Arsenic (As) is a toxic metalloid element that causes lung cancer and multiple non-malignant respiratory diseases. The toxicity of arsenic is mediated in part by epigenetic mechanisms, such as alterations in DNA methylation. While increasing studies have highlighted the potential importance of arsenic exposure to DNA methylation patterns and the subsequent risks for arsenic toxicity, there has been little focus on DNA hydroxymethylation—a negative regulation mechanism of DNA methylation. Therefore, this study aimed to investigate the relationship between genomic DNA methylation/hydroxymethylation and lung injury in arsenicosis populations. First, an increased risk of lung injury and exacerbation of lung function impairment in the arsenicosis population was confirmed. Levels of 5-methylcytosine/deoxycytidine (5 mC/dC), 5-hydroxymethylcytosine/deoxycytidine (5 hmC/dC) and 5 hmC/5 mC in genomic DNA of peripheral blood were decreased in the arsenicosis population compared to in the control. Additionally, multivariate logistic regression models showed an increased risk of chest digital radiography (DR) abnormalities when 5 hmC/dC and 5 hmC/5 mC levels were lower (OR = 3.12 and 3.96, all P < 0.001). For 3 years follow-up, regression analysis showed that a decline in 5 hmC/dC was significantly associated with the decline of lung function parameters [forced vital capacity (FVC), forced expiratory volume in 1 s (FEV1) and maximal mid-expiratory flow (MMEF); β = 0.167, 0.122 and 0.073, respectively; all P < 0.05]. Using the receiver operating characteristic (ROC) curve, a combination of 5 hmC/5 dC and 5 hmC/5 mC obtained the highest value for distinguishing lung injury in all subjects (AUC = 0.82, P < 0.01). In contrast, in arsenicosis subjects, 5 hmC/dC was better at distinguishing lung injury (AUC = 0.84, P < 0.01). Together, the results revealed that a decrease in genomic DNA hydroxymethylation markers was associated with lung injury in coal-burning arsenicosis populations. Genomic DNA hydroxymethylation could be a novel biomarker for identifying the risk of lung injury caused by coal-burning arsenicosis.

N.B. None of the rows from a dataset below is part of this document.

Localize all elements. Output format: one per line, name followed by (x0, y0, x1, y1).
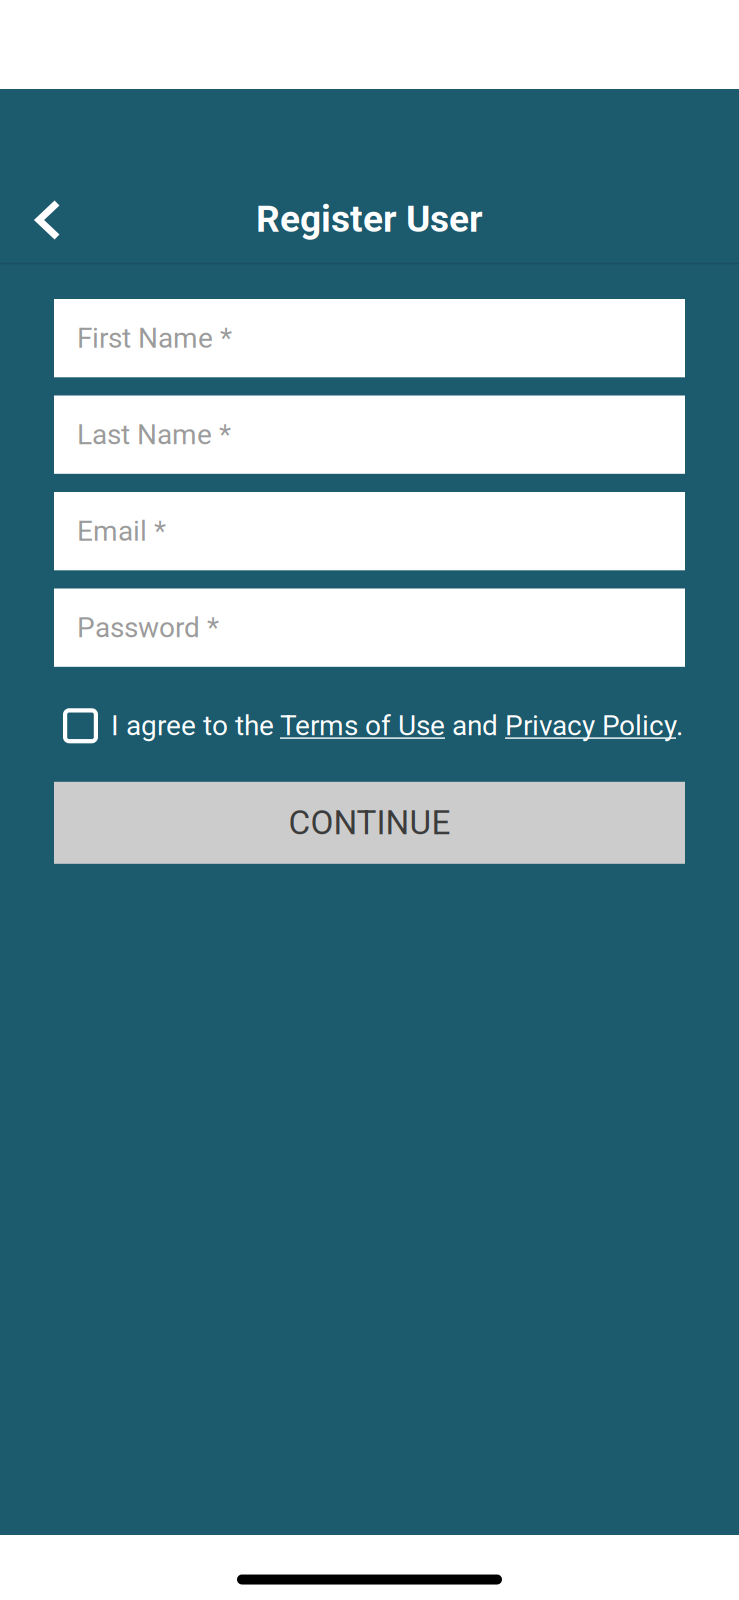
staticText: Register User (256, 197, 483, 241)
button[interactable]: I agree to the Terms of Use and Privacy … (111, 709, 683, 742)
button[interactable]: I agree to the Terms of Use and Privacy … (63, 708, 111, 743)
staticText: Last Name * (77, 418, 231, 451)
button[interactable]: CONTINUE (54, 782, 685, 864)
button[interactable]: Back (0, 184, 72, 256)
staticText: CONTINUE (288, 803, 450, 842)
button[interactable]: First Name * (54, 299, 685, 377)
button[interactable]: Password * (54, 588, 685, 667)
staticText: Email * (77, 515, 166, 548)
button[interactable]: Email * (54, 492, 685, 570)
staticText: Password * (77, 611, 219, 644)
button[interactable]: Last Name * (54, 396, 685, 474)
staticText: First Name * (77, 322, 232, 354)
staticText: I agree to the Terms of Use and Privacy … (111, 709, 683, 742)
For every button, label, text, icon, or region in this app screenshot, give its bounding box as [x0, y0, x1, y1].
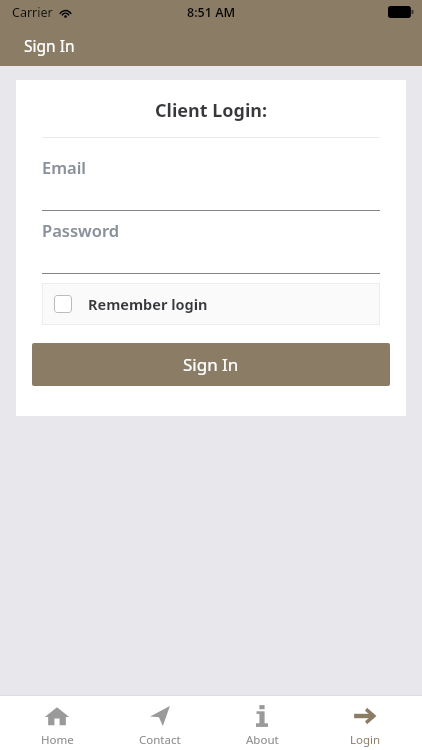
staticText: Client Login: — [16, 98, 406, 123]
staticText: Remember login — [88, 294, 208, 314]
staticText: 8:51 AM — [187, 4, 236, 21]
staticText: Sign In — [183, 353, 239, 376]
staticText: Home — [41, 732, 74, 748]
staticText: Carrier — [12, 4, 53, 21]
staticText: Email — [42, 156, 87, 178]
staticText: Sign In — [24, 35, 75, 56]
button[interactable]: Home — [11, 699, 103, 748]
button[interactable]: Contact — [114, 699, 206, 748]
staticText: About — [246, 732, 279, 748]
button[interactable]: About — [216, 699, 308, 748]
staticText: Login — [350, 732, 381, 748]
button[interactable]: Remember login — [42, 283, 380, 325]
button[interactable]: Sign In — [32, 343, 390, 386]
staticText: Contact — [139, 732, 181, 748]
button[interactable]: Login — [319, 699, 411, 748]
staticText: Password — [42, 219, 120, 241]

砷 (As) 是一种有毒的类金属元素，可导致肺癌和多种非恶性呼吸道疾病。砷的毒性部分由表观遗传机制介导，例如 DNA 甲基化的改变。虽然越来越多的研究强调了砷暴露于 DNA 甲基化模式的潜在重要性以及随后的砷毒性风险，但很少关注 DNA 羟甲基化——一种 DNA 甲基化的负调控机制。因此，本研究旨在探讨砷中毒人群基因组 DNA 甲基化/羟甲基化与肺损伤的关系。首先，证实了砷中毒人群肺损伤和肺功能损害恶化的风险增加。5-甲基胞嘧啶/脱氧胞苷的水平 (5 mC/dC)，与对照组相比，砷中毒人群外周血基因组 DNA 中的 5-羟甲基胞嘧啶/脱氧胞苷 (5 hmC/dC) 和 5 hmC/5 mC 降低。此外，多变量逻辑回归模型显示，当 5 hmC/dC 和 5 hmC/5 mC 水平较低时（OR = 3.12 和 3.96，所有P < 0.001)。对于 3 年的随访，回归分析表明，5 hmC/dC 的下降与肺功能参数的下降显着相关 [用力肺活量 (FVC)、1 秒用力呼气量 (FEV1) 和最大呼气中流量（MMEF）；β = 0.167、0.122 和 0.073，分别；所有P < 0.05]。使用受试者工作特征（ROC）曲线，5 hmC/5 dC 和 5 hmC/5 mC 的组合在所有受试者中获得了区分肺损伤的最高值（AUC = 0.82，P < 0.01）。相比之下，在砷中毒受试者中，5 hmC/dC 在区分肺损伤方面更好（AUC = 0.84，P <0.01)。总之，结果表明，基因组 DNA 羟甲基化标志物的减少与燃煤砷中毒人群的肺损伤有关。基因组 DNA 羟甲基化可能是一种新的生物标志物，用于识别由燃煤砷中毒引起的肺损伤风险。